The various ploys utilized in so-called “reverse psychology” succeed because they tap into our sinful, warped, and misguided free wills. In varying degrees, we balk at being told what to do (or not do) and often struggle against a spontaneous rebelliousness. Thus, when a certain response is desired, insisting on its opposite can sometimes achieve this end. Accordingly, the parent who wishes to have a child leave his computer games and play outside will insist that he/she only play inside. Integral to our warped sense of free will is our seeing it as an end in itself—and not as a means to an end. Consequently, being free to choose what is harmful is somehow thought preferable to being preserved from harm by not being given that choice.
In relation to today’s solemnity, we might ask if Mary was free to reject the angel’s message, and thus refuse to become the mother of Jesus. The natural presumption is that she was free and, if she was not free, there would be little that was admirable and meritorious in her “fiat.” Even more poignantly, did Jesus, in Gethsemane, really have a choice in submitting to his arrest and crucifixion? And what of us? Did we have a say in becoming monks, or was it preordained from all eternity? If, so, did we then really have a choice in donning the Cistercian habit?
Well, if we consider that saying “no” to God and rebelling against his will for our lives risks our alienation from him, and a consequent lifetime of misery and unhappiness, then we really didn’t have a choice. However, when free will and choice are not understood as ends or values in themselves, but in service of our eternal happiness, then forgoing our capacity to choose in certain instances, while constricting our freedom in the short term, can actually make possible the attainment of ultimate freedom—that which we shall fully enjoy only in eternal life.
For although, we presently possess the ability to choose good or evil—often mistaking one for the other—we believe this will not be the case after death. For then we will fully recognize evil for what it is, and no longer be enticed by its seductive but empty promises. So even though no longer being able to choose evil may sound like a curtailing of our freedom, it is quite the contrary. Thus, Saint Augustine can insist that although the rational creature able to choose not to sin is good, the one which cannot sin at all, is better. And one reason it is better is that the latter is a will not only strengthened against the compulsions of sin (and thus able to resist evil), but also a will freed from the delusion that would lead to mistakenly seeking the heart’s happiness and peace in anything other than God.

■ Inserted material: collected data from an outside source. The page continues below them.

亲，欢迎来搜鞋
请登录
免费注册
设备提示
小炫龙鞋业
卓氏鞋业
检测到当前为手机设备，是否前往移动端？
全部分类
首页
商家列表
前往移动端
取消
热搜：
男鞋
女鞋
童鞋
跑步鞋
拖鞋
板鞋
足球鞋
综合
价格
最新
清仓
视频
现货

William of Saint Thierry, describes this same graced inability to sin when he asserts that to will what God wills is already to be like God, to able to will only what God wills is already to be what God is. And this is surely what Mary was when she proclaimed her “fiat” and embraced God’s plan for our salvation. And though there is a sense in which she could not have said “no” without slipping into untruth and irrationality, her “yes” was totally and lovingly free—free from compulsion and free from illusion and ignorance. What was hers by the grace of her Immaculate Conception, can be ours too if we will but trust that each present act of self-denying obedience to God’s will is actually a step closer to that true freedom that marks us as God’s beloved children. Resisting the urge to rebel and trustingly uttering our “fiat” makes us, in the words of William, one with God, and one spirit with him—not only with the unity which comes from willing the same thing, but with a greater fullness of virtue that is reflected in the inability to will anything else.